By Curt Yeomans
Tameeka Hunter, assistant director of Clayton State University's Disability Resource Center, thought it would be just another e-mail from the Governor's Council on Developmental Disabilities last week when she received a message entitled "2008 C. Anthony Cunningham Council Member of the Year."
Hunter, who has been a member of the council since 2002 and leads its governance committee, usually receives meeting and agenda updates from the council, so she expected the e-mail to be a "For Your Information" notice. Still the title piqued her curiosity, so she opened it, as she wondered which one of her fellow council members received the award this year.
To her surprise, the name listed was -- Tameeka Hunter.
"It wasn't even on my radar, not because I haven't contributed to the council -- because I have -- but because I wasn't thinking about it," Hunter said.

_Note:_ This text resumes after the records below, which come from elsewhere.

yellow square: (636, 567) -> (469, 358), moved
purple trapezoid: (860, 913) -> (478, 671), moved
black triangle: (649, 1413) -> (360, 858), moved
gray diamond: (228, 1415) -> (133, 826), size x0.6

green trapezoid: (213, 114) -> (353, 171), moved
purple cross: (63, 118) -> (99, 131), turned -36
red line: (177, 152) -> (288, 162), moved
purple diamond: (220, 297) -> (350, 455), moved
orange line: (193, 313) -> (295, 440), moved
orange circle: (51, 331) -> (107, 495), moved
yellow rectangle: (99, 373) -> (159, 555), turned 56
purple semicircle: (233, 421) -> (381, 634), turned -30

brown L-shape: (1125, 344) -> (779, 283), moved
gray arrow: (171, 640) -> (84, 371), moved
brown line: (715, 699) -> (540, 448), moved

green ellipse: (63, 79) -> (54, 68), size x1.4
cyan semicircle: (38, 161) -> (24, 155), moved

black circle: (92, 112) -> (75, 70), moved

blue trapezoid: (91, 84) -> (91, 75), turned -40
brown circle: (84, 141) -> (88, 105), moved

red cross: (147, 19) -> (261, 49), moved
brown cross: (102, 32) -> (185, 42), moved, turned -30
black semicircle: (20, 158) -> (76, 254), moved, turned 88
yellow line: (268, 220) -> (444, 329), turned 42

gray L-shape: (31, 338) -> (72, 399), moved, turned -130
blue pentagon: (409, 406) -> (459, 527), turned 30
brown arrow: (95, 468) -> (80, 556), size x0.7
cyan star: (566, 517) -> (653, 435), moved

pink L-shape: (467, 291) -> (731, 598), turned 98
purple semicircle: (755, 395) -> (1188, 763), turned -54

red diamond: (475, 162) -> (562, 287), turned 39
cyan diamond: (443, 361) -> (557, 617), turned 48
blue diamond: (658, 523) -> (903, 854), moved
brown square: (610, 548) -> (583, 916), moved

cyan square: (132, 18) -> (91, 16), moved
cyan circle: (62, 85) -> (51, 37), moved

Hunter, 35, who has cerebral palsy, will receive the award on July 17 at the Governor's Council on Developmental Disabilities' Making a Difference Annual Appreciation Ceremony in Atlanta. The award recognizes council members who have acted as leaders during the past year. It is named in honor of former council chairperson Carl Cunningham, who died a decade ago while leading the group.
The council works to improve the lives of people with disabilities, while also educating society about what these people can contribute to their communities. In the past year, Hunter served on several ad hoc committees which dealt with issues such as grants and advocacy, in addition to sitting on the governance committee.
"Tameeka is No. 1, one of the people that Carl Cunningham was trying to help. And now she is looking forward to the next generation and what they need through her work with college students," said Eric Jacobson, executive director of the Governor's Council on Developmental Disabilities. "This is someone who has been successful in her life, and she strives to help others do the exact same thing."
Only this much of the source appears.